I think it's fair to say that the Greenport Planning Board doesn't seem entirely pleased with the proposal before them, and Planning Board member Michael Bucholsky is most vocal in his concerns. He's worried about heavy truck traffic crossing the major thoroughfares into Hudson from the south. He's worried about protecting the Town of Greenport's aquifer. He's worried about the proximity of the proposed industrial road to the new high-tech fish farm, Local Ocean. It had been speculated that at Tuesday's meeting the Planning Board would determine that the O&G/Holcim application was complete and schedule a public hearing. But they didn't. Instead they asked them to come back next month with current traffic counts for Route 9 and Route 9G, a better explanation of the proposed road itself, and some indication of the impact heavy truck traffic might have on the aquifer.
Some interesting information surfaced during the course of the meeting. For one thing, O&G/Holcim seems to have upped the number of the trucks that will use the route. I seem to remember the number being 70 loads a day. On Tuesday night, O&G's Patrick Prendergast spoke of 80 loads a day--14 trips per hour made by seven drivers in seven trucks. He said it takes two days of this level of activity to load a barge, implying that the route would only be used when there was a barge at the deep-water dock. He also indicated that hauling aggregate did not occur in winter, which struck me as somewhat disingenuous since only a few days earlier, while walking my dog in the early morning, I had witnessed from the PARC Park on Warren Street two huge dump trucks, such as those used for hauling gravel, heading west on Columbia Street, one right behind the other. And not just the number of trucks but the size seems also to have increased. After making reference to tractor-trailers and being called on it, Prendergast admitted that a "mix" of vehicles would be used--both dump trucks and tractor-trailers.

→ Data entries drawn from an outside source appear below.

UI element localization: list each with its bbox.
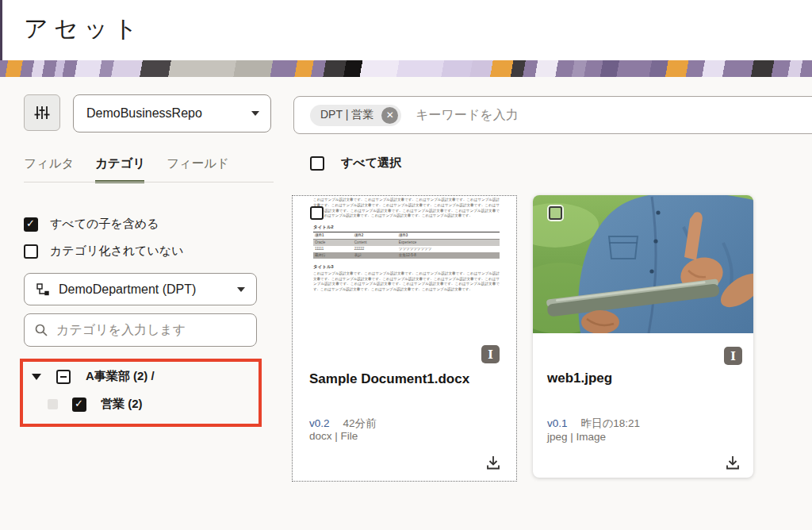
doc-table-cell: Oracle bbox=[313, 239, 353, 246]
doc-table-cell: 全角12-5-8 bbox=[397, 252, 500, 259]
chevron-down-icon bbox=[251, 111, 259, 116]
category-search-input[interactable] bbox=[56, 323, 247, 337]
doc-paragraph: これはサンプル設計文書です。これはサンプル設計文書です。これはサンプル設計文書で… bbox=[313, 271, 500, 293]
chevron-down-icon bbox=[237, 287, 245, 292]
taxonomy-dropdown-value: DemoDepartment (DPT) bbox=[59, 282, 196, 297]
asset-type-label: docx | File bbox=[309, 430, 358, 442]
version-label[interactable]: v0.1 bbox=[547, 417, 568, 429]
taxonomy-dropdown[interactable]: DemoDepartment (DPT) bbox=[24, 273, 257, 305]
select-all-checkbox[interactable]: すべて選択 bbox=[310, 156, 401, 171]
asset-select-checkbox[interactable] bbox=[549, 206, 562, 220]
doc-table-cell: 22222 bbox=[353, 246, 397, 252]
info-badge[interactable]: I bbox=[481, 345, 500, 363]
checkbox-unchecked-icon bbox=[24, 244, 38, 259]
chip-remove-icon[interactable]: ✕ bbox=[381, 107, 398, 124]
left-panel-tabs: フィルタ カテゴリ フィールド bbox=[24, 156, 274, 171]
include-children-checkbox[interactable]: すべての子を含める bbox=[24, 217, 159, 232]
keyword-search-input[interactable] bbox=[416, 108, 806, 122]
asset-search-bar: DPT | 営業 ✕ bbox=[293, 96, 812, 134]
decorative-banner bbox=[0, 60, 812, 77]
photo-thumbnail-web1 bbox=[533, 195, 753, 333]
doc-table-cell: 表記 bbox=[353, 252, 397, 259]
search-filter-chip: DPT | 営業 ✕ bbox=[310, 105, 401, 126]
doc-paragraph: これはサンプル設計文書です。これはサンプル設計文書です。これはサンプル設計文書で… bbox=[313, 198, 500, 219]
tree-child-label: 営業 (2) bbox=[101, 397, 143, 412]
include-children-label: すべての子を含める bbox=[50, 217, 159, 232]
asset-version-row: v0.1昨日の18:21 bbox=[547, 417, 640, 431]
modified-label: 42分前 bbox=[343, 417, 377, 429]
taxonomy-icon bbox=[36, 282, 49, 296]
version-label[interactable]: v0.2 bbox=[309, 417, 330, 429]
doc-heading: タイトル2 bbox=[313, 225, 500, 230]
repository-dropdown-value: DemoBusinessRepo bbox=[86, 106, 202, 121]
asset-select-checkbox[interactable] bbox=[310, 206, 324, 220]
uncategorized-label: カテゴリ化されていない bbox=[50, 244, 184, 259]
doc-table-header: 項目1 bbox=[313, 232, 353, 239]
asset-title: Sample Document1.docx bbox=[309, 371, 469, 387]
doc-table-cell: Experience bbox=[397, 239, 500, 246]
asset-card-image[interactable]: I web1.jpeg v0.1昨日の18:21 jpeg | Image bbox=[533, 195, 753, 478]
uncategorized-checkbox[interactable]: カテゴリ化されていない bbox=[24, 244, 184, 259]
checkbox-indeterminate-icon[interactable] bbox=[56, 370, 71, 384]
tree-node-child[interactable]: 営業 (2) bbox=[48, 397, 143, 412]
download-icon[interactable] bbox=[724, 454, 741, 471]
select-all-label: すべて選択 bbox=[341, 156, 401, 171]
asset-card-document[interactable]: これはサンプル設計文書です。これはサンプル設計文書です。これはサンプル設計文書で… bbox=[292, 195, 517, 482]
asset-type-label: jpeg | Image bbox=[547, 431, 606, 443]
checkbox-checked-icon bbox=[24, 217, 38, 232]
download-icon[interactable] bbox=[485, 454, 502, 471]
info-badge[interactable]: I bbox=[724, 347, 742, 365]
doc-heading: タイトル3 bbox=[313, 264, 500, 270]
category-search-field bbox=[24, 313, 257, 347]
tree-expand-icon[interactable] bbox=[32, 374, 41, 380]
sliders-icon bbox=[33, 104, 51, 121]
doc-table-cell: Content bbox=[353, 239, 397, 246]
tab-category[interactable]: カテゴリ bbox=[95, 156, 145, 172]
page-header: アセット bbox=[0, 0, 812, 60]
checkbox-checked-icon[interactable] bbox=[72, 398, 86, 412]
tab-field[interactable]: フィールド bbox=[167, 156, 229, 172]
tree-node-parent[interactable]: A事業部 (2) / bbox=[32, 369, 155, 384]
document-preview: これはサンプル設計文書です。これはサンプル設計文書です。これはサンプル設計文書で… bbox=[313, 198, 500, 347]
tabs-divider bbox=[24, 182, 274, 182]
doc-table-header: 項目2 bbox=[353, 232, 397, 239]
filter-toggle-button[interactable] bbox=[24, 94, 60, 131]
doc-table-header: 項目3 bbox=[397, 232, 500, 239]
doc-table: 項目1 項目2 項目3 Oracle Content Experience 11… bbox=[313, 232, 500, 259]
checkbox-unchecked-icon bbox=[310, 156, 324, 171]
page-title: アセット bbox=[24, 13, 144, 45]
doc-table-cell: 最終行 bbox=[313, 252, 353, 259]
tree-parent-label: A事業部 (2) / bbox=[86, 369, 155, 384]
repository-dropdown[interactable]: DemoBusinessRepo bbox=[73, 94, 271, 132]
asset-version-row: v0.242分前 bbox=[309, 417, 377, 431]
tab-filter[interactable]: フィルタ bbox=[24, 156, 74, 172]
chip-label: DPT | 営業 bbox=[320, 108, 373, 122]
tree-leaf-placeholder bbox=[48, 399, 58, 409]
doc-table-cell: 11111 bbox=[313, 246, 353, 252]
search-icon bbox=[34, 323, 48, 337]
modified-label: 昨日の18:21 bbox=[581, 417, 641, 429]
asset-title: web1.jpeg bbox=[547, 371, 612, 386]
doc-table-cell: ツツツツツツツツツ bbox=[397, 246, 500, 252]
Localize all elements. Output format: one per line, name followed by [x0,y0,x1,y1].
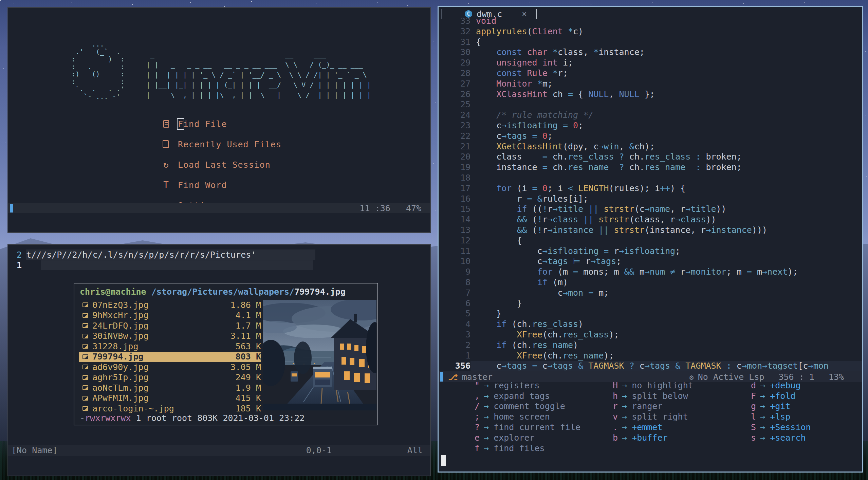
menu-item-find-file[interactable]: Find File [8,114,430,134]
cursor-position: 11 :36 [360,203,390,213]
whichkey-binding--fold[interactable]: F→+fold [751,391,811,401]
arrow-icon: → [756,381,770,390]
whichkey-binding--lsp[interactable]: l→+lsp [751,411,811,422]
code-line[interactable]: 13 && (!r→instance || strstr(instance, r… [439,225,862,236]
code-line[interactable]: 9 for (m = mons; m && m→num ≠ r→monitor;… [439,267,862,277]
whichkey-binding-split-below[interactable]: h→split below [613,391,693,401]
code-line[interactable]: 14 && (!r→class || strstr(class, r→class… [439,215,862,225]
code-line[interactable]: 24 /* rule matching */ [439,110,862,121]
image-file-icon [82,375,88,380]
code-line[interactable]: 20 class = ch.res_class ? ch.res_class :… [439,152,862,162]
code-line[interactable]: 7 c→mon = m; [439,288,862,298]
menu-item-recently-used-files[interactable]: Recently Used Files [8,134,430,154]
line-number: 1 [439,351,470,361]
line-number: 22 [439,131,470,142]
whichkey-binding-registers[interactable]: "→registers [475,380,580,391]
code-line[interactable]: 3 XFree(ch.res_class); [439,330,862,340]
whichkey-binding--debug[interactable]: d→+debug [751,380,811,391]
whichkey-label: home screen [494,412,550,422]
line-number: 18 [439,173,470,183]
code-line[interactable]: 18 [439,173,862,183]
whichkey-binding-find-files[interactable]: f→find files [475,443,580,454]
whichkey-binding-comment-toggle[interactable]: /→comment toggle [475,401,580,412]
code-line[interactable]: 8 if (m) [439,277,862,288]
whichkey-binding--git[interactable]: g→+git [751,401,811,412]
code-line[interactable]: 22 c→tags = 0; [439,131,862,142]
arrow-icon: → [480,443,494,453]
line-number: 5 [439,309,470,319]
whichkey-binding-home-screen[interactable]: ;→home screen [475,411,580,422]
file-row[interactable]: APwFMIM.jpg 415 K [79,393,261,404]
code-line[interactable]: 30 const char *class, *instance; [439,47,862,58]
whichkey-binding-find-current-file[interactable]: ?→find current file [475,422,580,432]
code-line[interactable]: 25 [439,99,862,110]
whichkey-binding-expand-tags[interactable]: ,→expand tags [475,391,580,401]
file-row[interactable]: aghr5Ip.jpg 249 K [79,372,261,383]
whichkey-label: +debug [770,381,800,390]
whichkey-binding-ranger[interactable]: r→ranger [613,401,693,412]
code-line[interactable]: 2 if (ch.res_name) [439,340,862,351]
code-line[interactable]: 33void [439,16,862,26]
code-line[interactable]: 5 } [439,309,862,319]
code-text: { [470,37,862,48]
code-line[interactable]: 12 { [439,236,862,246]
file-size: 185 K [236,403,261,414]
letter-t-icon: T [161,181,171,189]
buffer-line[interactable]: 2 t///s/P//2/h/c/.l/s/n/s/p/p/s/r/r/s/Pi… [8,250,430,260]
whichkey-binding--search[interactable]: s→+search [751,432,811,443]
code-line[interactable]: 31{ [439,37,862,48]
buffer-line[interactable]: 1 [8,260,430,271]
code-line[interactable]: 1 XFree(ch.res_name); [439,351,862,361]
whichkey-binding-no-highlight[interactable]: H→no highlight [613,380,693,391]
code-text: instance = ch.res_name ? ch.res_name : b… [470,162,862,173]
code-text: } [470,298,862,309]
code-line[interactable]: 6 } [439,298,862,309]
code-line[interactable]: 27 Monitor *m; [439,79,862,89]
file-row[interactable]: 9hMxcHr.jpg 4.1 M [79,310,261,321]
code-line[interactable]: 17 for (i = 0; i < LENGTH(rules); i++) { [439,183,862,194]
code-line-current[interactable]: 356 c→tags = c→tags & TAGMASK ? c→tags &… [439,361,862,371]
line-number: 12 [439,236,470,246]
code-line[interactable]: 16 r = &rules[i]; [439,194,862,204]
whichkey-label: ranger [632,401,662,411]
file-row[interactable]: 31228.jpg 563 K [79,341,261,352]
code-line[interactable]: 21 XGetClassHint(dpy, c→win, &ch); [439,142,862,152]
code-line[interactable]: 29 unsigned int i; [439,58,862,68]
code-text: c→tags = c→tags & TAGMASK ? c→tags & TAG… [470,361,862,371]
file-row[interactable]: arco-login-~.jpg185 K [79,403,261,414]
code-line[interactable]: 32applyrules(Client *c) [439,26,862,37]
line-number: 4 [439,319,470,330]
file-row[interactable]: 24LrDFQ.jpg 1.7 M [79,320,261,331]
image-file-icon [82,344,88,349]
desktop: _ ... _ .' (_` . : _) : : . : :) () : : … [0,0,868,480]
line-number: 17 [439,183,470,194]
whichkey-key: b [613,433,618,443]
code-text [470,173,862,183]
code-text: void [470,16,862,26]
code-area[interactable]: 33void32applyrules(Client *c)31{30 const… [439,16,862,371]
code-line[interactable]: 23 c→isfloating = 0; [439,121,862,131]
code-line[interactable]: 10 c→tags ⊨ r→tags; [439,256,862,267]
file-row[interactable]: ad6v90y.jpg3.05 M [79,362,261,372]
menu-item-find-word[interactable]: TFind Word [8,175,430,195]
whichkey-key: H [613,381,618,390]
menu-item-load-last-session[interactable]: ↻Load Last Session [8,154,430,175]
menu-item-label: Load Last Session [178,160,271,170]
code-line[interactable]: 28 const Rule *r; [439,68,862,79]
code-line[interactable]: 4 if (ch.res_class) [439,319,862,330]
code-line[interactable]: 11 c→isfloating = r→isfloating; [439,246,862,257]
whichkey-binding--session[interactable]: S→+Session [751,422,811,432]
file-row[interactable]: 799794.jpg 803 K [79,352,261,362]
code-line[interactable]: 19 instance = ch.res_name ? ch.res_name … [439,162,862,173]
file-row[interactable]: 07nEzQ3.jpg1.86 M [79,300,261,310]
code-text: const Rule *r; [470,68,862,79]
whichkey-binding--buffer[interactable]: b→+buffer [613,432,693,443]
code-line[interactable]: 15 if ((!r→title || strstr(c→name, r→tit… [439,204,862,215]
code-line[interactable]: 26 XClassHint ch = { NULL, NULL }; [439,89,862,100]
file-row[interactable]: aoNcTLm.jpg 1.9 M [79,383,261,393]
mode-indicator-bar [10,204,13,213]
file-row[interactable]: 30iNVBw.jpg3.11 M [79,331,261,341]
whichkey-binding-explorer[interactable]: e→explorer [475,432,580,443]
whichkey-binding--emmet[interactable]: .→+emmet [613,422,693,432]
whichkey-binding-split-right[interactable]: v→split right [613,411,693,422]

We also learned a little more about the road itself. From 9G east, it will be two lanes, each lane 12 feet wide, with shoulders. (The picture accompanying this post shows the "road" heading east from 9G as it is today.) Going west from 9G, through the South Bay along the "causeway," it will be one lane "with turnouts." One wonders what etiquette will govern which truck--loaded or empty --has the right of way.
There was also some interesting mention of Hudson at the meeting. Don Alger, chair of the Planning Board, said that he had met with the mayor and "his staff." (Who, beyond Cappy Pierro, constitutes the mayor's staff?) Algers acknowledged that there were "citizens who don't want this," but Prendergast countered by saying that BFJ "considers it one of the better routes." The board concluded that they are interested in "opening up communications with the City of Hudson."
On the subject of moving aggregate from the quarry to the river, a friend pointed out recently that all the arguments and counterarguments of today are the same as they were back in 1874 when the people of Hudson had to put up with wagons hauling stone through the city from Becraft Mountain to the river. The problem, he concluded, was that the limestone deposit is in the wrong place. So it would seem. On the other side of the river, cement companies have given up on major limestone deposits because the New York State Thruway was built on top of them. I guess the existence and well-being of our little city falls short of representing the same level of hindrance.